- [Data provided]
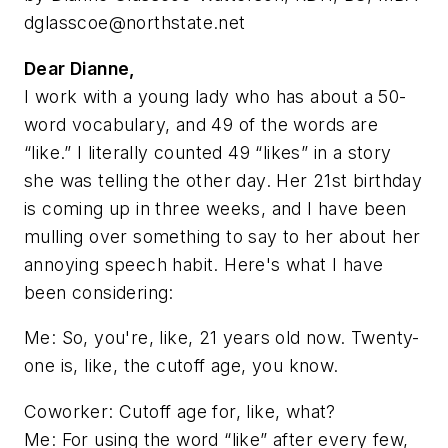
dglasscoe@northstate.net
Dear Dianne,
I work with a young lady who has about a 50-
word vocabulary, and 49 of the words are
“like.” I literally counted 49 “likes” in a story
she was telling the other day. Her 21st birthday
is coming up in three weeks, and I have been
mulling over something to say to her about her
annoying speech habit. Here's what I have
been considering:
Me: So, you're, like, 21 years old now. Twenty-
one is, like, the cutoff age, you know.
Coworker: Cutoff age for, like, what?
Me: For using the word “like” after every few,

- [Exercise requirements]
Starting from the line with "word vocabulary, and 49 of the words are", write out every remaining line of the data above exactly, the final line included, and nothing before it.

- [Response]
word vocabulary, and 49 of the words are
“like.” I literally counted 49 “likes” in a story
she was telling the other day. Her 21st birthday
is coming up in three weeks, and I have been
mulling over something to say to her about her
annoying speech habit. Here's what I have
been considering:
Me: So, you're, like, 21 years old now. Twenty-
one is, like, the cutoff age, you know.
Coworker: Cutoff age for, like, what?
Me: For using the word “like” after every few,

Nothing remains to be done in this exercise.